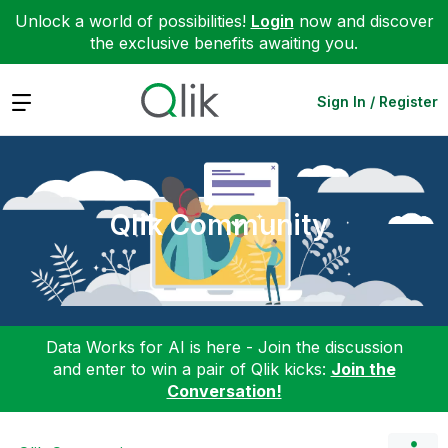
Unlock a world of possibilities!
Login
now and discover
the exclusive benefits awaiting you.
Expand
Sign In / Register
Qlik Community
Data Works for AI is here - Join the discussion
and enter to win a pair of Qlik kicks:
Join the
Conversation!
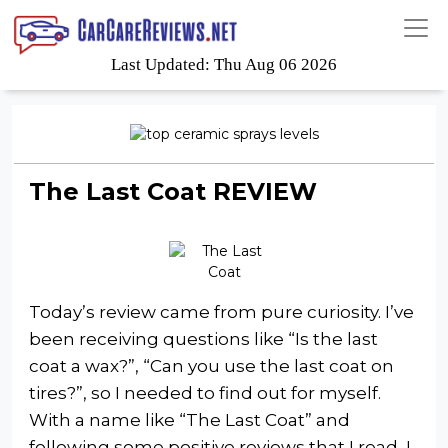
Last Updated: Thu Aug 06 2026
The Last Coat REVIEW
Today’s review came from pure curiosity. I’ve
been receiving questions like “Is the last
coat a wax?”, “Can you use the last coat on
tires?”, so I needed to find out for myself.
With a name like “The Last Coat” and
following some positive reviews that I read, I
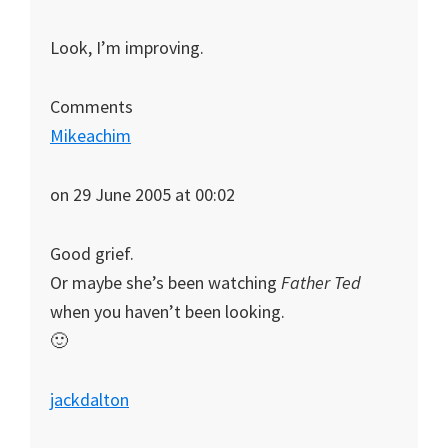
Look, I’m improving.
Comments
Mikeachim
on 29 June 2005 at 00:02
Good grief.
Or maybe she’s been watching
Father Ted
when you haven’t been looking.
🙂
jackdalton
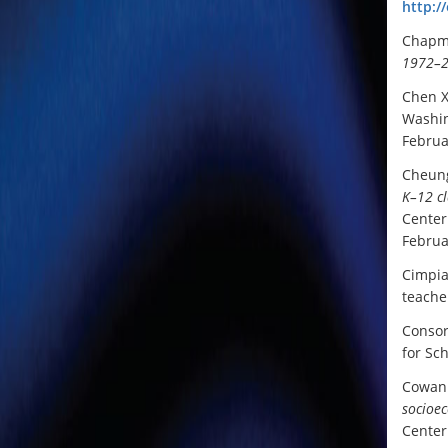
http:/
Chapma
1972–
Chen X
Washin
Februa
Cheung
K–12 c
Center
Februa
Cimpia
teache
Consor
for Sc
Cowan 
socioec
Center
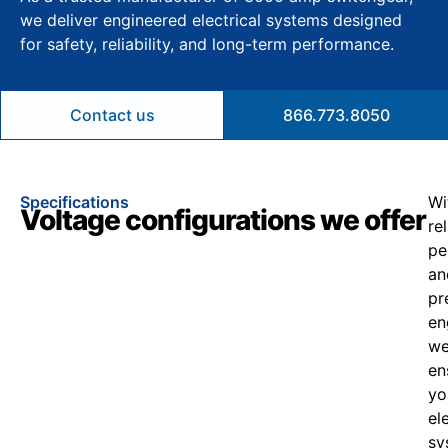
we deliver engineered electrical systems designed
for safety, reliability, and long-term performance.
Contact us
866.773.8050
Specifications
Wi
Voltage configurations we offer
re
pe
an
pr
en
w
en
yo
el
sy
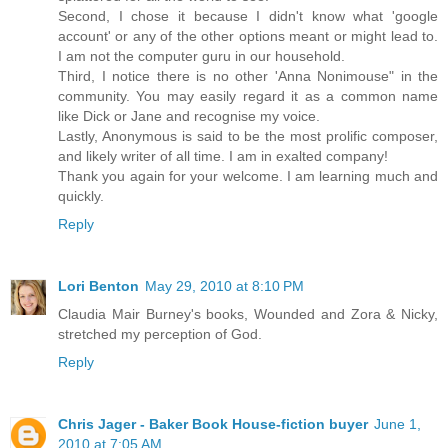
Second, I chose it because I didn't know what 'google
account' or any of the other options meant or might lead to.
I am not the computer guru in our household.
Third, I notice there is no other 'Anna Nonimouse" in the
community. You may easily regard it as a common name
like Dick or Jane and recognise my voice.
Lastly, Anonymous is said to be the most prolific composer,
and likely writer of all time. I am in exalted company!
Thank you again for your welcome. I am learning much and
quickly.
Reply
Lori Benton
May 29, 2010 at 8:10 PM
Claudia Mair Burney's books, Wounded and Zora & Nicky,
stretched my perception of God.
Reply
Chris Jager - Baker Book House-fiction buyer
June 1,
2010 at 7:05 AM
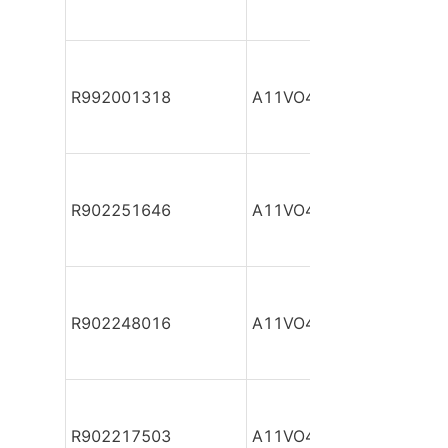
R992001318
A11VO40DR/10L-NZC12
R902251646
A11VO40DR/10L-NZC12
R902248016
A11VO40DR/10L-NZC12
R902217503
A11VO40DR/10L-NZC12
++++++++++
EXERCISE DIRECTIONS:
The answer must consist of every line from the entries above that contains "been".

ANSWER SPACE:
been receiving questions like “Is the last
Or maybe she’s been watching
when you haven’t been looking.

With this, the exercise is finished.